Platform Lita dikenal sebagai “Teammate-On-Demand”, yakni layanan yang menghubungkan para gamer berdasarkan kecocokan keterampilan serta menyediakan fitur sosial dan monetisasi. Saat ini, Lita telah memiliki lebih dari 30 juta pengguna terdaftar, dengan 1,5 juta pengguna aktif setiap bulan di kawasan Asia Tenggara—mencerminkan antusiasme besar komunitas gamer terhadap pengalaman bermain yang tidak hanya seru, tetapi juga bernilai secara ekonomi.
Pemilihan Singapura sebagai basis regional bukan tanpa alasan. Negara ini dianggap sebagai pusat digital Asia dengan infrastruktur teknologi yang canggih, akses ke talenta berkualitas, serta iklim regulasi yang mendukung pertumbuhan teknologi dan inovasi.
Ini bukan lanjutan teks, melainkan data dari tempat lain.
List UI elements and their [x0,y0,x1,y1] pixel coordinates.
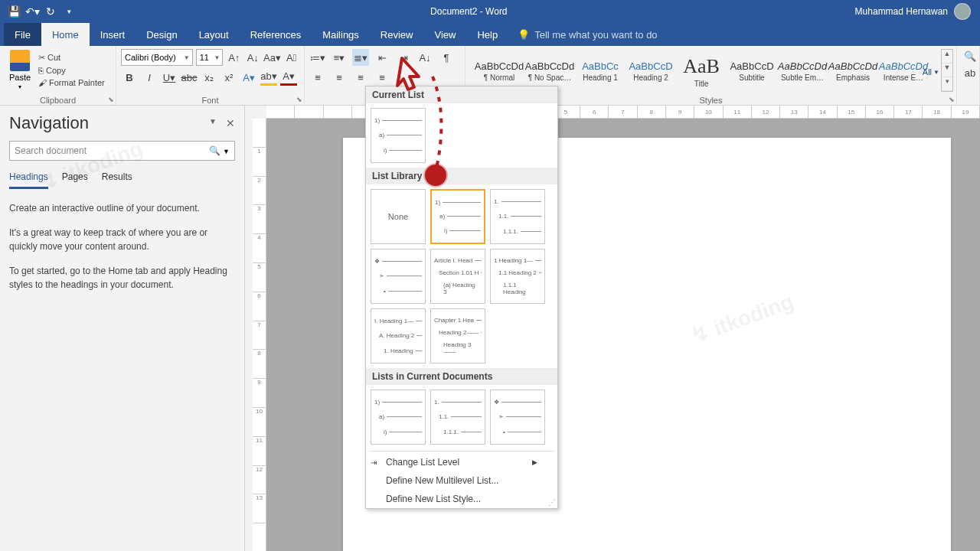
align-left-button[interactable]: ≡ [309,69,326,86]
copy-button[interactable]: ⎘Copy [38,65,105,76]
paste-button[interactable]: Paste ▾ [5,47,35,92]
ml-thumb-current[interactable]: 1)a)i) [371,108,426,163]
find-icon[interactable]: 🔍 [962,47,978,64]
tab-mailings[interactable]: Mailings [312,23,370,46]
text-effects-button[interactable]: A▾ [240,69,257,86]
increase-indent-button[interactable]: ⇥ [395,49,412,66]
tab-review[interactable]: Review [370,23,424,46]
ml-thumb-lib1[interactable]: 1)a)i) [430,189,485,244]
tab-home[interactable]: Home [41,23,90,46]
style-item[interactable]: AaBbCcDdIntense E… [879,51,928,92]
style-item[interactable]: AaBbCcHeading 1 [576,51,625,92]
italic-button[interactable]: I [141,69,158,86]
resize-grip-icon[interactable]: ⋰ [548,498,556,507]
bullets-button[interactable]: ≔▾ [309,49,326,66]
tab-file[interactable]: File [4,23,41,46]
shrink-font-button[interactable]: A↓ [245,49,261,66]
nav-title: Navigation [9,113,89,133]
tab-design[interactable]: Design [136,23,188,46]
ml-thumb-lib4[interactable]: Article I. HeadSection 1.01 H(a) Heading… [430,249,485,304]
vertical-ruler[interactable]: 12345678910111213 [253,119,266,551]
font-color-button[interactable]: A▾ [280,69,297,86]
font-name-combo[interactable]: Calibri (Body)▼ [121,49,193,66]
align-center-button[interactable]: ≡ [331,69,348,86]
grow-font-button[interactable]: A↑ [226,49,242,66]
ml-thumb-lib3[interactable]: ❖➣• [371,249,426,304]
numbering-button[interactable]: ≡▾ [331,49,348,66]
ml-define-new-style[interactable]: Define New List Style... [366,490,557,508]
tab-view[interactable]: View [423,23,466,46]
ml-thumb-doc2[interactable]: 1.1.1.1.1.1. [430,390,485,445]
show-marks-button[interactable]: ¶ [438,49,455,66]
document-title: Document2 - Word [83,6,855,17]
nav-tab-headings[interactable]: Headings [9,171,48,189]
decrease-indent-button[interactable]: ⇤ [374,49,390,66]
indent-icon: ⇥ [371,458,377,467]
ml-thumb-lib6[interactable]: I. Heading 1—A. Heading 21. Heading [371,308,426,364]
clipboard-dialog-launcher[interactable]: ⬊ [108,96,114,103]
search-icon: 🔍 [209,145,220,156]
font-dialog-launcher[interactable]: ⬊ [296,96,302,103]
strikethrough-button[interactable]: abc [181,69,198,86]
underline-button[interactable]: U▾ [161,69,178,86]
ml-thumb-none[interactable]: None [371,189,426,244]
ml-thumb-lib2[interactable]: 1.1.1.1.1.1. [490,189,545,244]
replace-icon[interactable]: ab [962,64,978,81]
tell-me-search[interactable]: 💡 Tell me what you want to do [518,23,657,46]
clipboard-label: Clipboard [0,96,116,105]
style-item[interactable]: AaBbCcDdEmphasis [828,51,877,92]
font-size-combo[interactable]: 11▼ [196,49,224,66]
align-right-button[interactable]: ≡ [352,69,369,86]
nav-tab-pages[interactable]: Pages [62,171,88,189]
tab-references[interactable]: References [240,23,312,46]
style-item[interactable]: AaBTitle [677,51,726,92]
ml-current-header: Current List [366,86,557,103]
user-name[interactable]: Muhammad Hernawan [855,6,948,17]
clipboard-icon [10,50,30,71]
cut-button[interactable]: ✂Cut [38,52,105,64]
styles-dialog-launcher[interactable]: ⬊ [949,96,955,103]
tab-help[interactable]: Help [466,23,508,46]
nav-tab-results[interactable]: Results [102,171,132,189]
styles-scroll-down[interactable]: ▼ [942,64,952,77]
subscript-button[interactable]: x₂ [201,69,217,86]
justify-button[interactable]: ≡ [374,69,390,86]
styles-scroll-up[interactable]: ▲ [942,50,952,64]
style-item[interactable]: AaBbCcDdSubtle Em… [778,51,827,92]
ml-thumb-lib7[interactable]: Chapter 1 HeaHeading 2——Heading 3—— [430,308,485,364]
user-avatar[interactable] [954,3,971,20]
ml-thumb-lib5[interactable]: 1 Heading 1—1.1 Heading 21.1.1 Heading [490,249,545,304]
ml-library-header: List Library [366,168,557,184]
styles-more-button[interactable]: ▾ [942,77,952,91]
tab-insert[interactable]: Insert [90,23,136,46]
copy-icon: ⎘ [38,66,44,75]
undo-icon[interactable]: ↶▾ [24,4,40,19]
superscript-button[interactable]: x² [220,69,237,86]
format-painter-button[interactable]: 🖌Format Painter [38,77,105,88]
sort-button[interactable]: A↓ [416,49,433,66]
ml-thumb-doc1[interactable]: 1)a)i) [371,390,426,445]
style-item[interactable]: AaBbCcDSubtitle [727,51,776,92]
ml-thumb-doc3[interactable]: ❖➣• [490,390,545,445]
change-case-button[interactable]: Aa▾ [264,49,281,66]
styles-all-filter[interactable]: All▼ [923,67,939,77]
multilevel-list-dropdown: Current List 1)a)i) List Library None 1)… [365,86,558,509]
bold-button[interactable]: B [121,69,138,86]
save-icon[interactable]: 💾 [6,4,21,19]
ml-define-new-list[interactable]: Define New Multilevel List... [366,471,557,490]
nav-dropdown-icon[interactable]: ▼ [209,117,217,129]
clear-formatting-button[interactable]: A⃠ [284,49,300,66]
highlight-button[interactable]: ab▾ [260,69,277,86]
style-item[interactable]: AaBbCcDHeading 2 [626,51,675,92]
nav-search-input[interactable]: Search document 🔍 ▼ [9,141,235,161]
multilevel-list-button[interactable]: ≣▾ [352,49,369,66]
nav-close-icon[interactable]: ✕ [226,117,235,129]
qat-more-icon[interactable]: ▾ [61,4,77,19]
ml-change-level[interactable]: ⇥ Change List Level▶ [366,453,557,471]
ribbon-tab-strip: File Home Insert Design Layout Reference… [0,23,980,46]
bulb-icon: 💡 [518,29,530,41]
tab-layout[interactable]: Layout [188,23,240,46]
font-label: Font [116,96,304,105]
title-bar: 💾 ↶▾ ↻ ▾ Document2 - Word Muhammad Herna… [0,0,980,23]
redo-icon[interactable]: ↻ [43,4,58,19]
Dengan basis di Singapura, Lita berencana untuk memusatkan pengembangan teknologi, rekrutmen talenta lokal, dan memperkuat jaringan mitra regionalnya.

Dalam waktu dekat, Lita akan meluncurkan sejumlah inisiatif lokal, mulai dari kolaborasi dengan organisasi esports, pelaksanaan turnamen komunitas, hingga kemitraan strategis dengan universitas dan institusi teknologi. Semua ini ditujukan untuk mendukung pertumbuhan talenta muda serta menciptakan ekosistem gaming yang inklusif dan berkelanjutan.
Yihao (Daniel) Zhang, Founder dan CEO Lita, menyatakan bahwa ekspansi ke Singapura adalah langkah strategis sekaligus simbol dari nilai-nilai perusahaan. “Kami percaya pada ambisi digital, keragaman talenta, dan budaya gaming yang inklusif. Singapura merepresentasikan semua itu,” ujarnya.
Bersama Co-Founder Tracy Xu, Lita kini telah mencatat Gross Merchandise Value (GMV) tahunan sebesar USD 28 juta dan membangun tim lebih dari 120 orang yang tersebar di berbagai kota di Asia seperti Jakarta, Bali, Ho Chi Minh City, dan Seoul.
Ke depan, Lita tidak hanya fokus pada pertumbuhan pengguna, tetapi juga ingin berperan sebagai motor penggerak komunitas. Melalui fitur yang relevan secara lokal, dukungan pada kreator konten, serta kampanye yang adaptif terhadap budaya digital milenial dan Gen Z, Lita menargetkan untuk menjadi platform utama yang bukan hanya tempat bermain, tetapi juga membangun masa depan gamer Asia Tenggara.